Would you please set down, word for word, the lines from the one with "Find <item>aorta</item>." through the final line of the data below, omitting any pictures?
━━━━━ Materials provided ━━━━━
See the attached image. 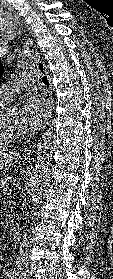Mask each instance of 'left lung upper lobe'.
I'll list each match as a JSON object with an SVG mask.
<instances>
[{
	"mask_svg": "<svg viewBox=\"0 0 113 279\" xmlns=\"http://www.w3.org/2000/svg\"><path fill=\"white\" fill-rule=\"evenodd\" d=\"M3 72H4V66H3V64L0 62V78H1V76H2V74H3Z\"/></svg>",
	"mask_w": 113,
	"mask_h": 279,
	"instance_id": "obj_1",
	"label": "left lung upper lobe"
}]
</instances>
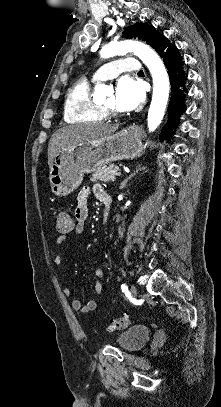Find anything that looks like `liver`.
Masks as SVG:
<instances>
[{
	"label": "liver",
	"mask_w": 221,
	"mask_h": 407,
	"mask_svg": "<svg viewBox=\"0 0 221 407\" xmlns=\"http://www.w3.org/2000/svg\"><path fill=\"white\" fill-rule=\"evenodd\" d=\"M118 128V125L87 123L68 125L58 129L52 135L48 144L49 168L53 159L61 149L80 142L95 141L99 138L113 134Z\"/></svg>",
	"instance_id": "6515ba94"
}]
</instances>
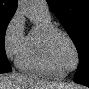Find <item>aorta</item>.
Returning a JSON list of instances; mask_svg holds the SVG:
<instances>
[{
  "instance_id": "762f6f07",
  "label": "aorta",
  "mask_w": 89,
  "mask_h": 89,
  "mask_svg": "<svg viewBox=\"0 0 89 89\" xmlns=\"http://www.w3.org/2000/svg\"><path fill=\"white\" fill-rule=\"evenodd\" d=\"M18 7L31 22H35L36 17L34 0H19Z\"/></svg>"
}]
</instances>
━━━━━
Response to the task:
Find <item>aorta</item>.
Returning a JSON list of instances; mask_svg holds the SVG:
<instances>
[{
  "instance_id": "762f6f07",
  "label": "aorta",
  "mask_w": 89,
  "mask_h": 89,
  "mask_svg": "<svg viewBox=\"0 0 89 89\" xmlns=\"http://www.w3.org/2000/svg\"><path fill=\"white\" fill-rule=\"evenodd\" d=\"M18 7L31 22H35L36 17L34 0H19Z\"/></svg>"
}]
</instances>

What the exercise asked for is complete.